*** Begin section ***

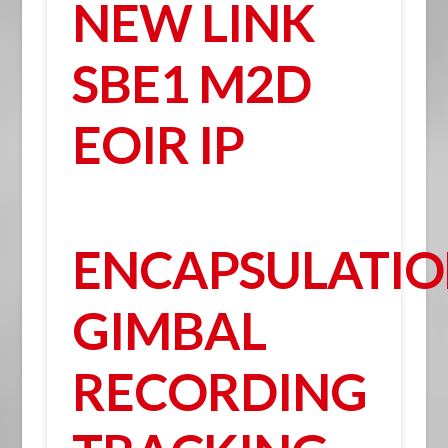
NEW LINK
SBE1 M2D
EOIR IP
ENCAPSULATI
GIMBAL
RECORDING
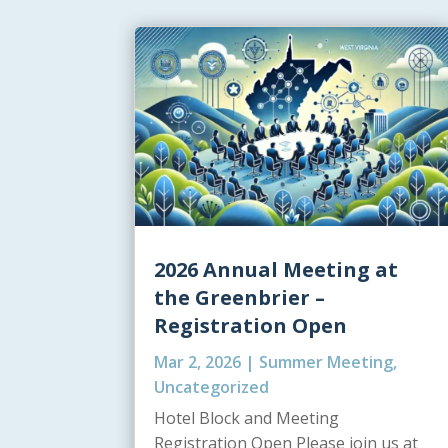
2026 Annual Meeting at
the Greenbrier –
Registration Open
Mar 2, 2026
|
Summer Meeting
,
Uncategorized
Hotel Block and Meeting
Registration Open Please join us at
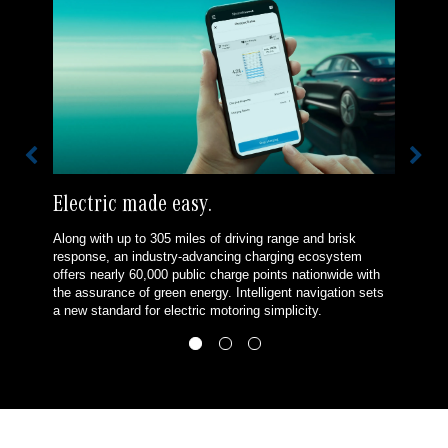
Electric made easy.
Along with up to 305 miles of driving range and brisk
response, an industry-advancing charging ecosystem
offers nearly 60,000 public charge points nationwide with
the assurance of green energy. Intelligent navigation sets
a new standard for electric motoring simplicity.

*** End section ***
*** Begin section ***

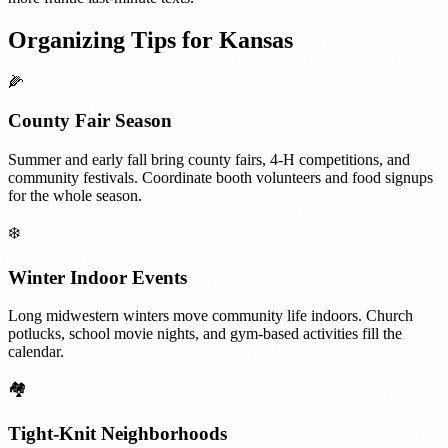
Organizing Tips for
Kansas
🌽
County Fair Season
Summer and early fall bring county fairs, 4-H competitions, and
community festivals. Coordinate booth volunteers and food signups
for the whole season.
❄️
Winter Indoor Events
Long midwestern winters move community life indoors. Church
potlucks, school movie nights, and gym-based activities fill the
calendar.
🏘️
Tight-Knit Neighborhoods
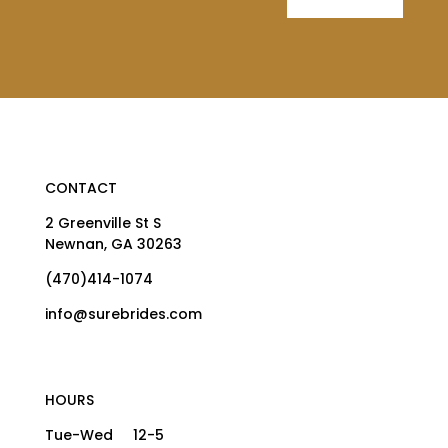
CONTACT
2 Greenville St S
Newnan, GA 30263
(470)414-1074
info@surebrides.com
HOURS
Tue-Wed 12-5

*** End section ***

[EXERCISE AIM] Leaving out the pictures, please output the lines in the entries above from the one with "Uncategorized" through the one with "a new standard", exactly as they are.

[EXERCISE OUTPUT]
Uncategorized
Hotel Block and Meeting
Registration Open Please join us at
Electric made easy.
Along with up to 305 miles of driving range and brisk
response, an industry-advancing charging ecosystem
offers nearly 60,000 public charge points nationwide with
the assurance of green energy. Intelligent navigation sets
a new standard for electric motoring simplicity.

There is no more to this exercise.